Personal data is primarily stored on Move-Metrics servers located in the EU and will not be transferred to countries outside the EU or the EEA, without the Subject’s prior consent. The usage of foreign servers is limited as much as possible. However, in some cases, it might be necessary for the technical implementation of the service or for personal data processing to temporarily transfer data using servers outside the EU. The Subject may also use the Service with a device outside the EU or the EEA, and in such cases, the data is visible on that device while using the Service.

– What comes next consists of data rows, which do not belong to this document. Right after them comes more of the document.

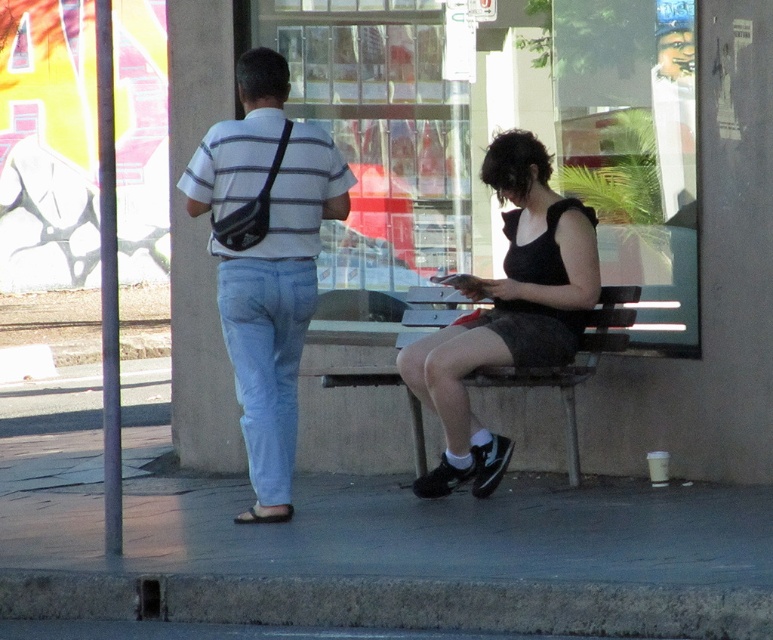 Does matte black sneakers at lower center have a greater height compared to wooden bench at center?

Yes, matte black sneakers at lower center is taller than wooden bench at center.

Can you confirm if matte black sneakers at lower center is wider than wooden bench at center?

Yes.

Who is more distant from viewer, (545, 154) or (567, 374)?

The point (545, 154) is behind.

Where is `matte black sneakers at lower center`? matte black sneakers at lower center is located at coordinates (465, 392).

Can you confirm if striped cotton shirt at center is positioned to the right of black fabric dress at center?

No, striped cotton shirt at center is not to the right of black fabric dress at center.

Does striped cotton shirt at center lie behind black fabric dress at center?

That is False.

Describe the element at coordinates (278, 310) in the screenshot. I see `striped cotton shirt at center` at that location.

10      Rights of the data subject and contact

According to the GDPR, the Subject has the right to inspect their personal information, correct or request to correct inaccurate or incorrect personal information and under some circumstances, the right to request the erasure of personal information. Whenever the legal basis for processing personal data is consent, the Subject also has the right to withdraw consent at any time. The Subject has the right to lodge a complaint regarding any disputes concerning the processing of personal data to the authorities responsible for personal data protection. Any requests to inspect, modify or erase the personal data shall be indicated to the Service Provider acting as Data Controller. The Service Provider confirms the requestor has the right to make such a request and fulfils the request, or if necessary, contacts Move-Metrics to fulfil the request. The Service Provider is responsible for the related rights of the Subject. If needed, the Service Provider will contact Move-Metrics. In this way, Subject’s personal data remains primarily controlled by the Service Provider and the exchange of Subject’s personal data will be limited as much as possible.

11     Changes to this description

Move-Metrics follows the changes in legislation and regulator instructions related to personal data processing and continuously develops the Service and will therefore reserve the right to make changes to this description.